Nasıl yapmalı sorusunun en iyi karşılığı; kuşku ve sorgulamadan geçer. Tarihi yolculukta bazı insanların kuşkucu oluşları ve sorgulamalara girmeleri ivme kazandırmış, değişim ve dönüşüme ortam hazırlamıştır. Aslında insanlık kuşkucuları ve sorgulayıcıları hiç de bağrına basmamış, susturma, cezalandırma kolaylığını benimsemiştir. Böylelikle bilginin yolunu kesmiş, özgür düşünceyi engellemiştir. Bunun yerine ise; donmuş, değişmez, eleştirilmez, sorgulanmaz, kuşku duyulmaz inanç sistemini koymuştur. İnanç sisteminin tabularını kıramadığımız, kör inançların bağnazlığını yok edemediğimiz sürece ne yapmalı sorusu cevapsız kalmaya devam edecektir. Çünkü inanç alanı, bilgi dışı alandır. Hiçbir şekilde değişim ve dönüşümü içermediğinden yaşanılır, çağdaş, insani bir toplum modeli sunamaz.
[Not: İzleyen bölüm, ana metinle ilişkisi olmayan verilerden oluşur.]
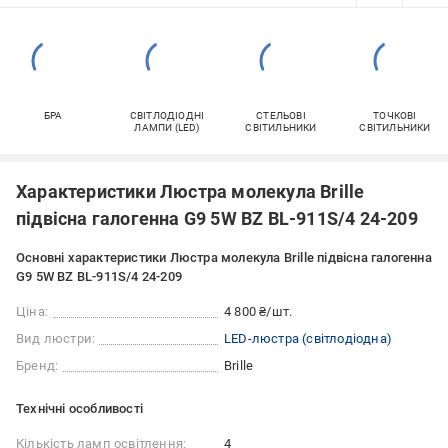
БРА
СВІТЛОДІОДНІ
СТЕЛЬОВІ
ТОЧКОВІ
ЛАМПИ (LED)
СВІТИЛЬНИКИ
СВІТИЛЬНИКИ
Характеристики Люстра молекула Brille
підвісна галогенна G9 5W BZ BL-911S/4 24-209
Основні характеристики Люстра молекула Brille підвісна галогенна
G9 5W BZ BL-911S/4 24-209
Ціна:
4 800 ₴/шт.
Вид люстри:
LED-люстра (світлодіодна)
Бренд:
Brille
Технічні особливості
Кількість ламп освітлення:
4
Daha anlaşılır ve yaşanılır bir hayat istiyorsak; araştırmanın, sorgulamanın önündeki bütün engelleri, yasakları, günahları ve dayanağını oluşturan düşünce sistemlerini parçalamak zorundayız. İçimizdeki tanrıdan kurtulmalıyız, kurtulmak zorundayız. Asırlardır nesiller arası genetik kodlarla aktarılan tanrının hükümranlığını yok etmediğimiz ve onun koruyucu kutsallığını beyinlere kazıyan özel mülkiyet tutkusunu yaşamımızdan çıkarmadığımız sürece ne yapmalı sorusunu sormaya devam edeceğiz.

Zor, zor olduğunu biliyorum, kabul ediyorum. Zor olmakla birlikte imkânsız değil. İnsanın yaratıcı düşüncesinin bunun yolunu bulacağına da inanıyorum. Belki de bu iyimser bakışım ve inancımdır hayatı anlamlı ve yaşanılır kılan.